▶ [WHAT THIS TASK INVOLVES]
Return every entry below exactly as written, minus the pictures.

▶ [RECORDED DATA]

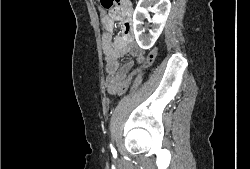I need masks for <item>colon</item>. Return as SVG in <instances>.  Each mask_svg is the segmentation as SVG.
Listing matches in <instances>:
<instances>
[{
    "label": "colon",
    "instance_id": "obj_1",
    "mask_svg": "<svg viewBox=\"0 0 250 169\" xmlns=\"http://www.w3.org/2000/svg\"><path fill=\"white\" fill-rule=\"evenodd\" d=\"M99 3H101L102 7L106 10L111 9L114 6L113 0H98ZM158 47L157 45L155 46ZM157 54H160V49H153L147 56V58L144 60L143 64H141V67H137V69H131V74L129 77H126L125 81H121V85L119 86V95L122 96L126 94L127 89L129 86H131L134 75L138 74V72H142V69H148V66H153V61L155 60Z\"/></svg>",
    "mask_w": 250,
    "mask_h": 169
}]
</instances>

▶ [TASK RESPONSE]
I need masks for <item>colon</item>. Return as SVG in <instances>.  Each mask_svg is the segmentation as SVG.
Listing matches in <instances>:
<instances>
[{
    "label": "colon",
    "instance_id": "obj_1",
    "mask_svg": "<svg viewBox=\"0 0 250 169\" xmlns=\"http://www.w3.org/2000/svg\"><path fill=\"white\" fill-rule=\"evenodd\" d=\"M99 3H101L102 7L106 10L111 9L114 6L113 0H98ZM158 47L157 45L155 46ZM157 54H160V49H153L147 56V58L144 60L143 64H141V67H137V69H131V74L129 77H126L125 81H121V85L119 86V95L122 96L126 94L127 89L129 86H131L134 75L138 74V72H142V69H148V66H153V61L155 60Z\"/></svg>",
    "mask_w": 250,
    "mask_h": 169
}]
</instances>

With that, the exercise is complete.